YOUR INSTRUCTIONS >>
Return all of the data verbatim, dropping any picture.

EXERCISE INPUT >>
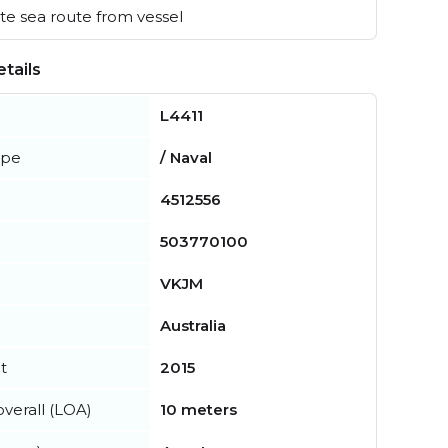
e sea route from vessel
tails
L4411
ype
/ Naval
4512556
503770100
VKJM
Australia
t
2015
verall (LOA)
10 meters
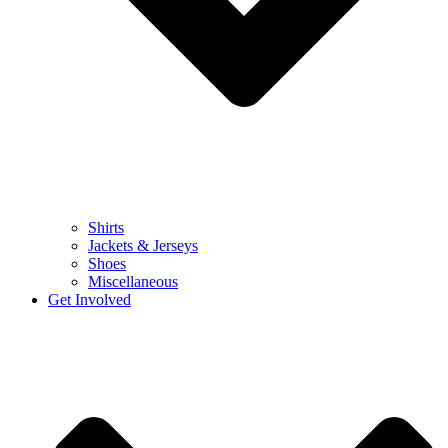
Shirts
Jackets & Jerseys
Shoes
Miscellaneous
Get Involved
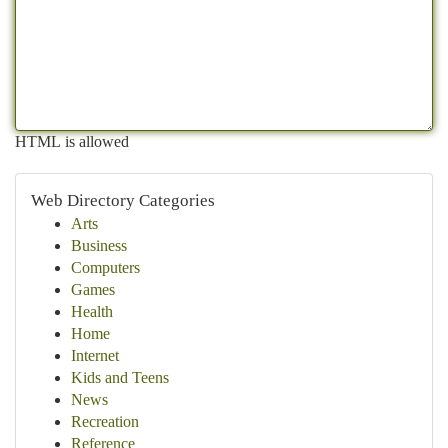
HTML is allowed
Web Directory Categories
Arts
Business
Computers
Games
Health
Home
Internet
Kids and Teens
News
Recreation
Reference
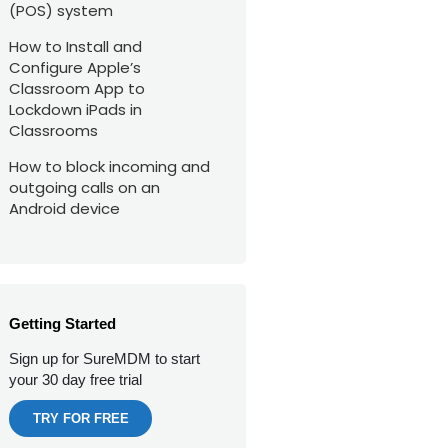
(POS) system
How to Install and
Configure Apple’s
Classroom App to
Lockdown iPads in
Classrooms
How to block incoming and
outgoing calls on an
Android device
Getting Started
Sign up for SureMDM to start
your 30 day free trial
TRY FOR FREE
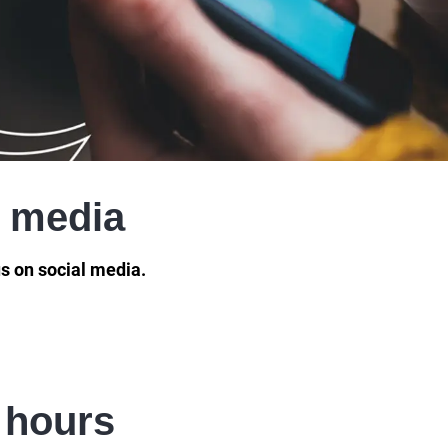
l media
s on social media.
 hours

RESPONSE TO THIS TASK >>
e sea route from vessel
tails
L4411
ype
/ Naval
4512556
503770100
VKJM
Australia
t
2015
verall (LOA)
10 meters
Shirts
Jackets & Jerseys
Shoes
Miscellaneous
Get Involved
HTML is allowed
Web Directory Categories
Arts
Business
Computers
Games
Health
Home
Internet
Kids and Teens
News
Recreation
Reference
(POS) system
How to Install and
Configure Apple’s
Classroom App to
Lockdown iPads in
Classrooms
How to block incoming and
outgoing calls on an
Android device
Getting Started
Sign up for SureMDM to start
your 30 day free trial
TRY FOR FREE
l media
s on social media.
 hours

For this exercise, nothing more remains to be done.